How to complete this task: Below are some records. Copy every line in them that holds "since".
★ ★ ★ ★ ★
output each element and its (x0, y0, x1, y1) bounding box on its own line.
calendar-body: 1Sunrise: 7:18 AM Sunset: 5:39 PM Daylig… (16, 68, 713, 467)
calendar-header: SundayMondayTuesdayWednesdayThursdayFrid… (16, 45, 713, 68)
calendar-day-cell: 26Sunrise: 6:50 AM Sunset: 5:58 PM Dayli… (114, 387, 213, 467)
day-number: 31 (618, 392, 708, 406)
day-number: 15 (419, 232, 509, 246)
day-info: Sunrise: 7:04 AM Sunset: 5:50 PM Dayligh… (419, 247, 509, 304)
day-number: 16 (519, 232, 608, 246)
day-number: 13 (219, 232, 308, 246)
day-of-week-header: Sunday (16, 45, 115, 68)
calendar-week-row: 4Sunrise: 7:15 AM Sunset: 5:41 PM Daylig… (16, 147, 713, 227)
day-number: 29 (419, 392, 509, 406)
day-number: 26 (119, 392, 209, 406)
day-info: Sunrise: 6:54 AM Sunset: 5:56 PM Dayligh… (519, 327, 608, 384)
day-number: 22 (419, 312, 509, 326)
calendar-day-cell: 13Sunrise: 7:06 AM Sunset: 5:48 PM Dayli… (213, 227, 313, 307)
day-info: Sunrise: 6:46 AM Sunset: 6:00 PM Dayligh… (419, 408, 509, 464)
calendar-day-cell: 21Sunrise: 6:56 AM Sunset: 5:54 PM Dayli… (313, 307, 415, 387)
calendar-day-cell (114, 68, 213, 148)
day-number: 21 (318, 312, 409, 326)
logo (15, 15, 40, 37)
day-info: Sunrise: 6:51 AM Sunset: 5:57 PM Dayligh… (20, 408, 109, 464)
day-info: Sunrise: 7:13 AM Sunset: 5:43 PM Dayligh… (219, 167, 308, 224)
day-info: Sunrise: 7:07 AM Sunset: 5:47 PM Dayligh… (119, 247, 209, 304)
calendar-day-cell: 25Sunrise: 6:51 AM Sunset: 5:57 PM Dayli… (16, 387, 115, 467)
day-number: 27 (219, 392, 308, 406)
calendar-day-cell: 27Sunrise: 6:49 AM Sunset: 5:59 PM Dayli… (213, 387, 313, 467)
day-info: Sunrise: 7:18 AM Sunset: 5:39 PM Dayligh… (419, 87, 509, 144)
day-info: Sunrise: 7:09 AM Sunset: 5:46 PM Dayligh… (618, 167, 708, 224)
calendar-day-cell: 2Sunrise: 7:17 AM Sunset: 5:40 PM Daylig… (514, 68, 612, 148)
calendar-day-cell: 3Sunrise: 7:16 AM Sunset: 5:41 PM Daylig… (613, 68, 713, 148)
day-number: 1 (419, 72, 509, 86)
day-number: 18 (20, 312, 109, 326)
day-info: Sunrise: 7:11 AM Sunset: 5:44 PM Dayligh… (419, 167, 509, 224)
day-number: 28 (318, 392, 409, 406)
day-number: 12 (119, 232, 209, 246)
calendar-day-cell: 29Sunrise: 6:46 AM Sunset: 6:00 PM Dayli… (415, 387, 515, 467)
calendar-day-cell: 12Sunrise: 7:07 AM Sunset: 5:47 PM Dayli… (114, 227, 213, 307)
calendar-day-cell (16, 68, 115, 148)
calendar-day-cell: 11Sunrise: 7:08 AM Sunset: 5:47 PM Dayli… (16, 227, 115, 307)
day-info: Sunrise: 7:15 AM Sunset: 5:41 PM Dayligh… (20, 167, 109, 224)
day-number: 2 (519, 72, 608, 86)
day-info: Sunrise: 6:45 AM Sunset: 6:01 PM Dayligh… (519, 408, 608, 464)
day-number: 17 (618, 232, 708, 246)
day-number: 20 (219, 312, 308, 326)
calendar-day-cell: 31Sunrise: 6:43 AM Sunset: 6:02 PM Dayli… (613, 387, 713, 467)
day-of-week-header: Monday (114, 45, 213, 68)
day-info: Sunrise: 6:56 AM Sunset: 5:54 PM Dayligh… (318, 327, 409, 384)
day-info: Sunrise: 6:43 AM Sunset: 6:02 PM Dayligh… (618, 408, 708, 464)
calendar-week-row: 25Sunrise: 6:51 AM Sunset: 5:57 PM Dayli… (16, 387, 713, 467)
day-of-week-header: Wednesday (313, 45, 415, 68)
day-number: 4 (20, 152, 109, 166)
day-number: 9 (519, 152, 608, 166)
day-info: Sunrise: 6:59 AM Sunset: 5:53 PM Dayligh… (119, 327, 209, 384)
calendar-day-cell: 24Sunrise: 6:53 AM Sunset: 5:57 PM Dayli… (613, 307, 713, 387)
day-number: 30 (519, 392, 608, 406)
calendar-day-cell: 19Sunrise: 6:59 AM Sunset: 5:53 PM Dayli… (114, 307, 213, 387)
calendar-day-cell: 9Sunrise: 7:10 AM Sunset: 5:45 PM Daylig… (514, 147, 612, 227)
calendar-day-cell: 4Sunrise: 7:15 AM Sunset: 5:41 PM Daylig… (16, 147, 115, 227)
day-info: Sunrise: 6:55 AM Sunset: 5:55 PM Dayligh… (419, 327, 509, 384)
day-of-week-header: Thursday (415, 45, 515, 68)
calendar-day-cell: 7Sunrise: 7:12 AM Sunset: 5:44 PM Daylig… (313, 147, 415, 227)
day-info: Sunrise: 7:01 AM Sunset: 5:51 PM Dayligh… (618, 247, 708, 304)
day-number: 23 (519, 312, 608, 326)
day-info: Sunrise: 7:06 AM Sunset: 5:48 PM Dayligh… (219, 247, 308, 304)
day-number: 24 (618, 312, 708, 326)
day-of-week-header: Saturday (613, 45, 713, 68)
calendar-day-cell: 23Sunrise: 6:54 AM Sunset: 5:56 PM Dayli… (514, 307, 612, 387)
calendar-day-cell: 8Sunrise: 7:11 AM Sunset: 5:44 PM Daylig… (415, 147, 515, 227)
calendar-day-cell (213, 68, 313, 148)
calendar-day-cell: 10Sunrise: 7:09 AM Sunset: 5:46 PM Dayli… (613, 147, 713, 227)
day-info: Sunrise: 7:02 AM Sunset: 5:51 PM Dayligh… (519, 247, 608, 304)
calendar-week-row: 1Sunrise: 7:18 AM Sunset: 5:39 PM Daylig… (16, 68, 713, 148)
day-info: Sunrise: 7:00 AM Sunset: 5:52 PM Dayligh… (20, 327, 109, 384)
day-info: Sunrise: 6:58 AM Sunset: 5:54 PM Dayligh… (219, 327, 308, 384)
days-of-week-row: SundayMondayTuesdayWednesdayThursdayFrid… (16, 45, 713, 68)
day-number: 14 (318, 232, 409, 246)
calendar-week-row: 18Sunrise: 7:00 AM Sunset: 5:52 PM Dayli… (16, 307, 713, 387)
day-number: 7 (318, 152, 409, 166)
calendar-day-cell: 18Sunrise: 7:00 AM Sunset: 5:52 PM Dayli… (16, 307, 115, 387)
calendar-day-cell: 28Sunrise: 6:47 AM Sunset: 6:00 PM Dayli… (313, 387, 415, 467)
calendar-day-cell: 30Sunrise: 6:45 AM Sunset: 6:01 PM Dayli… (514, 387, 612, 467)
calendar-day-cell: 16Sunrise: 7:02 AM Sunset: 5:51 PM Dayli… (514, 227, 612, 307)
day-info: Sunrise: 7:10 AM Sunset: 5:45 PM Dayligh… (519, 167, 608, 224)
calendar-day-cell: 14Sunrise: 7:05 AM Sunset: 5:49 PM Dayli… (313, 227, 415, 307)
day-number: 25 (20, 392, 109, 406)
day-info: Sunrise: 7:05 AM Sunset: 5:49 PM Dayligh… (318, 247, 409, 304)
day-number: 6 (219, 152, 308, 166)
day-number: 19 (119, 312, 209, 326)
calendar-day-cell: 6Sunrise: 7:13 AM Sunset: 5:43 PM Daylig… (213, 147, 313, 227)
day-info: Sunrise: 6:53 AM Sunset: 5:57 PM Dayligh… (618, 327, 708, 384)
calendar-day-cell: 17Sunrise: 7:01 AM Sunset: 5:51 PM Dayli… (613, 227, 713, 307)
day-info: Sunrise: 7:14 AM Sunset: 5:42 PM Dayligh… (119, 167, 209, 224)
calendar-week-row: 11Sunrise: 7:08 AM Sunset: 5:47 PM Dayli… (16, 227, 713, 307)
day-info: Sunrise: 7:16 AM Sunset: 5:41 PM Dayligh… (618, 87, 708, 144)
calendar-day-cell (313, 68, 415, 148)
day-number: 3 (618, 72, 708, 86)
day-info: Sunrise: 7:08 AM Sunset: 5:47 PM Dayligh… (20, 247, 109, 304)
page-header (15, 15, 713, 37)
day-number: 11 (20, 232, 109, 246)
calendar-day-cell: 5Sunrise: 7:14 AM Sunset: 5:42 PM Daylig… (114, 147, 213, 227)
★ ★ ★ ★ ★
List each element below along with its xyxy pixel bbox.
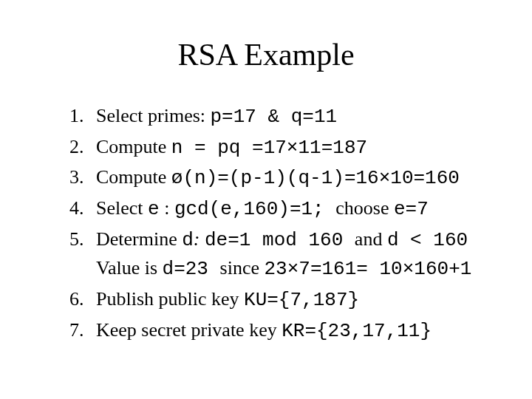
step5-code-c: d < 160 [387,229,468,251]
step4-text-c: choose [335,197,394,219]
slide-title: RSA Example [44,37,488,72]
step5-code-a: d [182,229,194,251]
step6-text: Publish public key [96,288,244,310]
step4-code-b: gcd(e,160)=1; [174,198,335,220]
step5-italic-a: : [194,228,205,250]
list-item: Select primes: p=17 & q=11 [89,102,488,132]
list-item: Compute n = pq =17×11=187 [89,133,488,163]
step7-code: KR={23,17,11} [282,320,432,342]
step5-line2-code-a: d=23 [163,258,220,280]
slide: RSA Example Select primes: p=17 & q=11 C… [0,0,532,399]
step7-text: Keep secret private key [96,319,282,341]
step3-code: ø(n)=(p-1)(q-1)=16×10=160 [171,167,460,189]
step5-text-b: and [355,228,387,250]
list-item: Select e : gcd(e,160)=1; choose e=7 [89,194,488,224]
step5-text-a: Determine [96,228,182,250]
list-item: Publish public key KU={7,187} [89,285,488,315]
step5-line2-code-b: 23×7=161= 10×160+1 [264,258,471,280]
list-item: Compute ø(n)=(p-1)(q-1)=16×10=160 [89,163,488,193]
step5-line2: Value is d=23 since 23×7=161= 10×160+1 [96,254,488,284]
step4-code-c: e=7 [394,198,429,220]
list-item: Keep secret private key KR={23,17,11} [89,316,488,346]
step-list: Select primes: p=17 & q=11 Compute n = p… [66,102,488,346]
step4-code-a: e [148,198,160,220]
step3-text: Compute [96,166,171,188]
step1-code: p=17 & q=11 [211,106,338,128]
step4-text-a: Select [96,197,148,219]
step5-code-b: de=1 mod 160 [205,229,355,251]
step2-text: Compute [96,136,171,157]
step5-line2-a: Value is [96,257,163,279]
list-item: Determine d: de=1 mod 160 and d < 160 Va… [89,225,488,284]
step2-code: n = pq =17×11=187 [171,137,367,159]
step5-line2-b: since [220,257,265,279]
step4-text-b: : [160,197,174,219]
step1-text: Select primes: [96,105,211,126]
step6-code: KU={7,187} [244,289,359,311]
★ ★ ★ ★ ★
Written solution:
step5-line2: Value is d=23 since 23×7=161= 10×160+1 [96,254,488,284]
step5-line2-b: since [220,257,265,279]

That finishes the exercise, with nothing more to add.